Consideration of surface piping flow losses

Surface piping flow losses should also be considered. Use of small-diameter flowlines and 90° elbows and tees should be avoided. Because of the logarithmic effect that temperature typically has on viscosity, surface flow losses are usually quite temperature sensitive, so insulated systems or buried flowlines are a necessity in cold climates. These alternatives should also be considered in hot climates to preserve heat and to avoid daily temperature variations in long flowlines.

Diluent injection

In certain situations, changing the equipment configuration is not an option. Other methods must be implemented to reduce flow losses. This can be accomplished by reducing the viscosity of the produced fluid, typically by injecting diluent (light petroleum products or water) down the annulus (to reduce pressure losses in the tubing) or into the flowline near the wellhead (to reduce flowline losses).
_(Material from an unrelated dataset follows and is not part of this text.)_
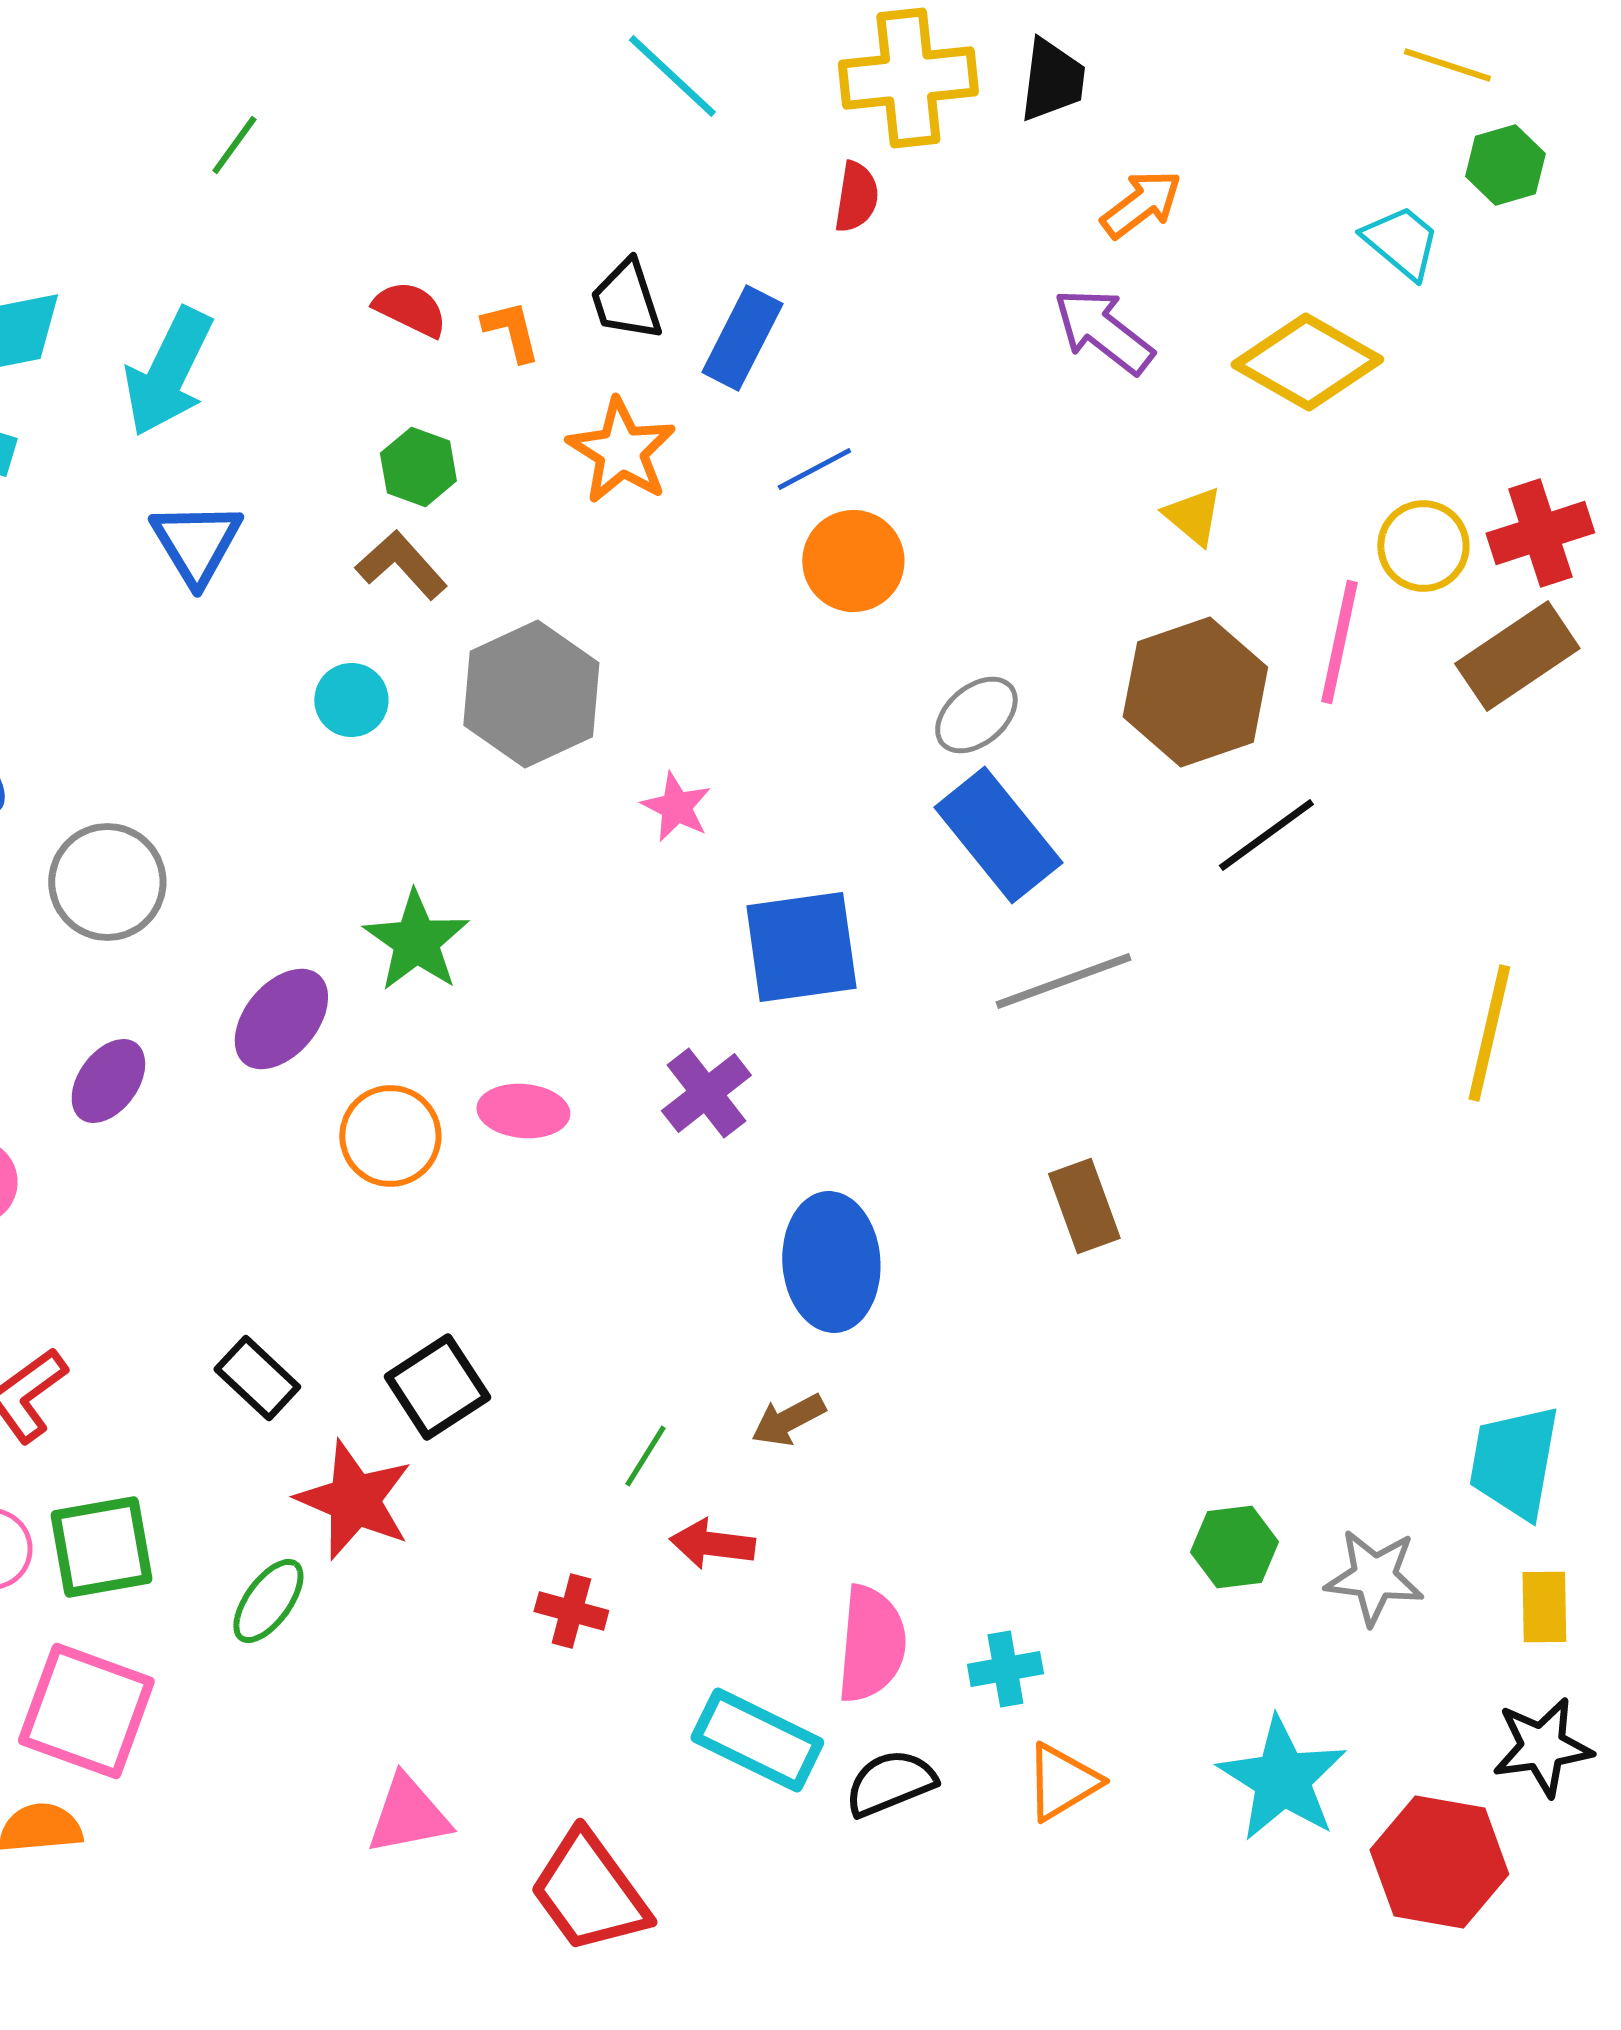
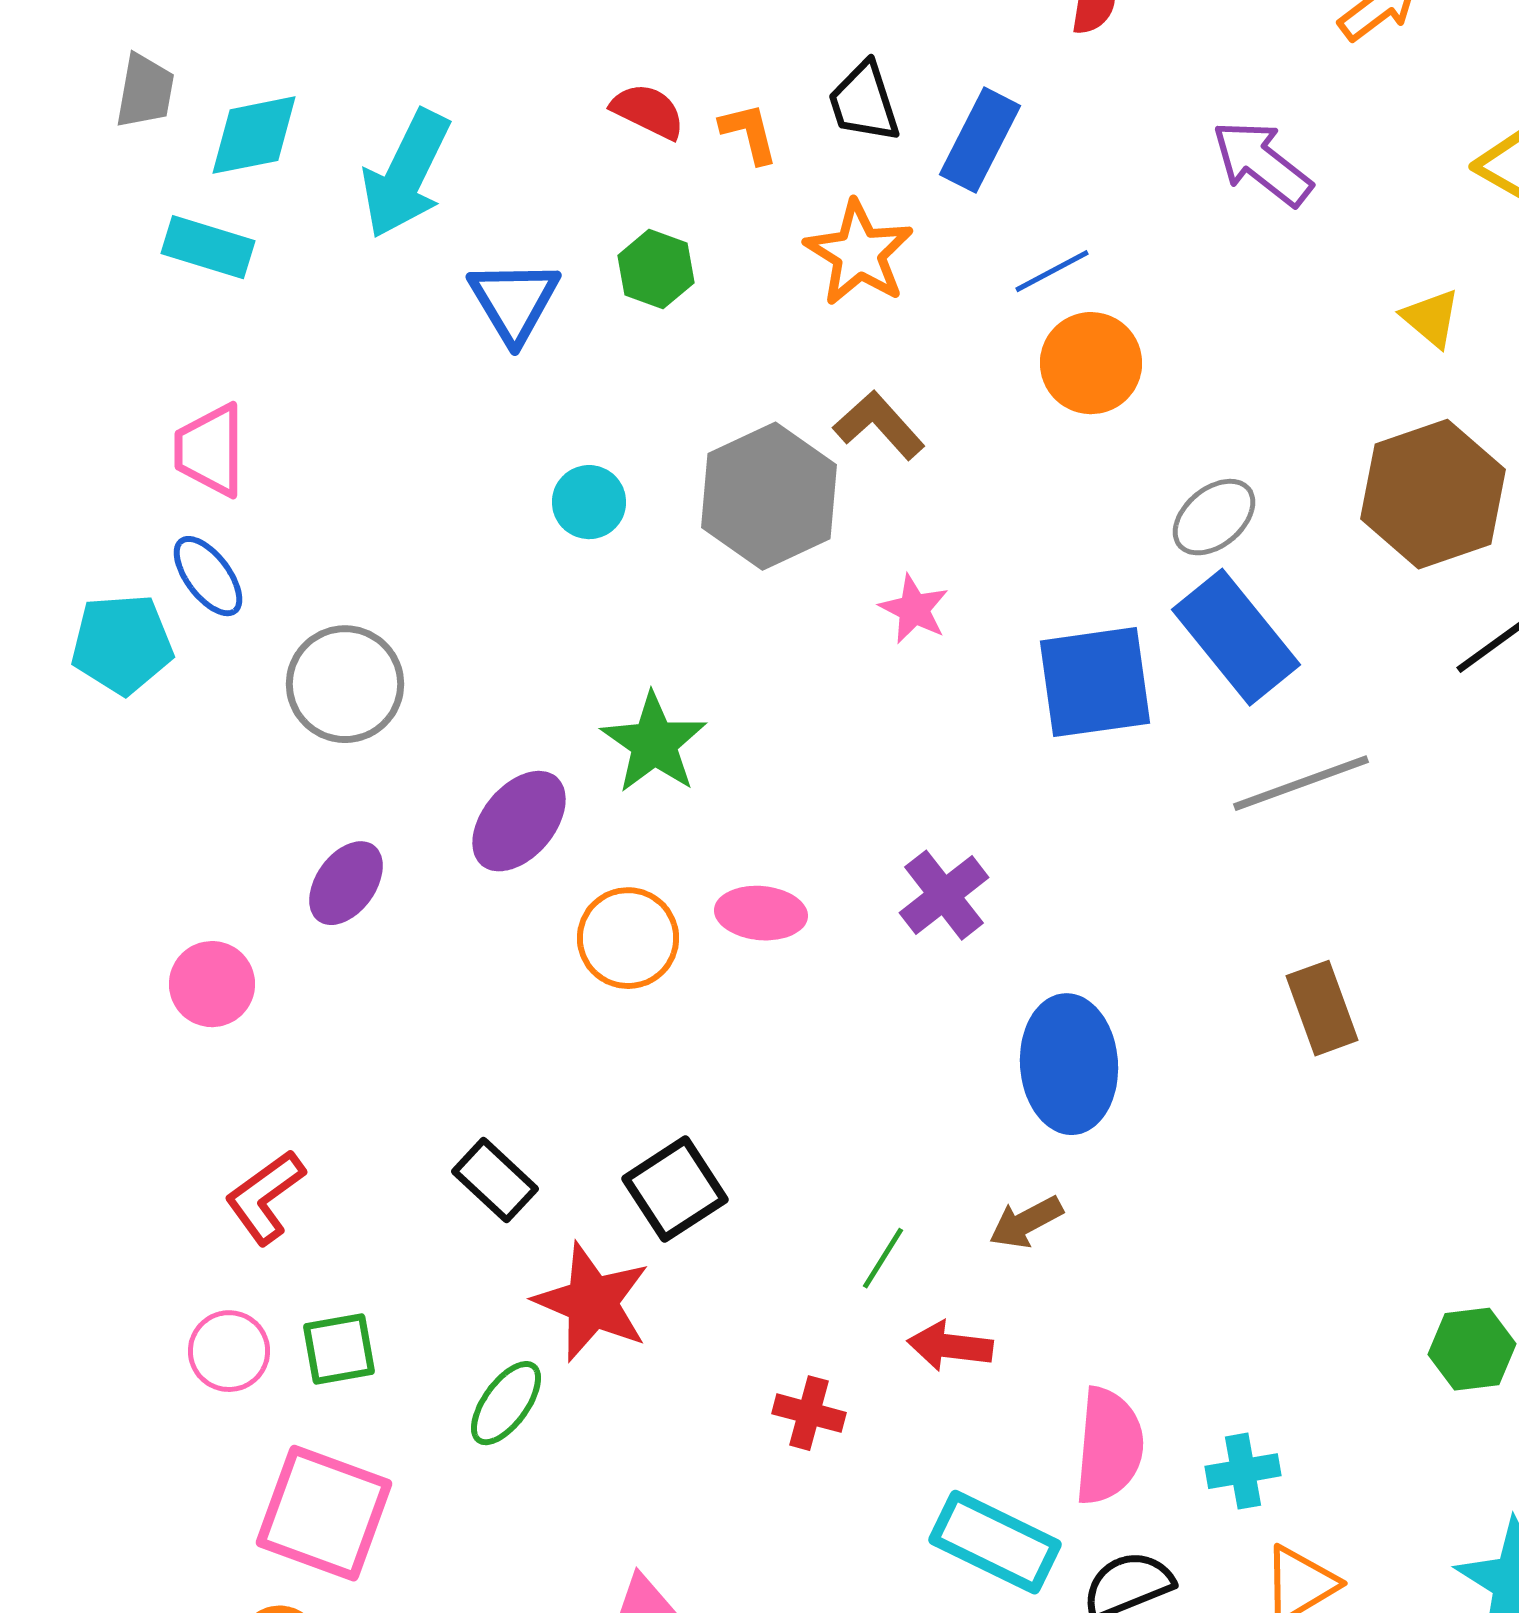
purple arrow: (1103, 331) -> (1262, 163), moved
blue triangle: (196, 543) -> (514, 301), moved
brown L-shape: (401, 565) -> (879, 425), moved
blue square: (801, 947) -> (1095, 682), moved
green square: (101, 1547) -> (339, 1349), size x0.7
Note that if viscosity-reducing additives are injected down the annulus, special caution must be taken to ensure that they will not damage the stator elastomer.

Optimal elastomer selection and pump sizing

Elastomer selection and pump sizing are important in heavy oil applications to achieve optimal performance and pump run lives. It is normally preferred to start with medium-NBR elastomers in these applications because of the superior mechanical properties of these materials. However, in heavy oil applications in which the pumps are prone to swelling (e.g., eastern Venezuela), consideration should be given to the use of high nitrile elastomers. Several vendors have recently introduced soft elastomers (i.e., < 65 shore A hardness) for heavy oil service to facilitate effective sealing while allowing high concentrations of sand to pass through the pump without causing damage. Because slippage rates decrease and pump efficiencies increase with higher fluid viscosities, PC pumps can typically be sized with bench-test efficiencies of 70 to 80% at speeds of 100 to 150 rpm (i.e., at rated pressure without consideration for swell or thermal expansion) without negatively affecting performance. In new applications, optimal sizing criteria can be determined only on a trial-and-error basis by varying pump sizing and subsequently tracking both short-term and long-term performance. There is a tradeoff between sizing pumps more tightly to permit a larger degree of wear to be tolerated before a significant loss in efficiency is incurred and relaxing the fit to reduce the elastomer stresses and prevent elastomer fatigue failures. As a result, it is preferable to start by sizing pumps in the middle and adjusting the sizing criteria based on the types of failures that occur.

Flexible power transmission

Production from heavy oil wells can also be highly variable in nature. To respond to the changing operating conditions, it is important to have a flexible power transmission system. Hydraulic systems are quite common because they provide variable speed capability with a high turndown ratio that is often necessary to facilitate the low pump speeds typically required. Electronic systems (electric motors with speed control systems) can also be effective as long as they have the ability to operate within the lower speed ranges.


  1. Dunn, L.J., Matthews, C.M., and Zahacy, T.A. 1995. Progressing Cavity Pumping System Applications in Heavy Oil Production. Presented at the SPE International Heavy Oil Symposium, Calgary, Alberta, Canada, 19-21 June 1995. SPE-30271-MS.
  2. Wild, A.G. 1991. Pumping Viscous Fluids With Progressing Cavity Pumps. Paper presented at the 1991 Intl. Pump Conference: Meeting the Pump Users’ Needs, Regents Park, London, 17–19 April.
  3. Matthews, C.M., Dunn, L.J., and Zahacy, T.A. 1993. Real Time Monitoring of Fluid Rates, Fluid Viscosity and Polished Rod Loads in Progressing Cavity Pump Installations. Paper presented at the 1993 CIM/CHOA Heavy Oil and Oil Sands Symposium, Calgary, 9 March.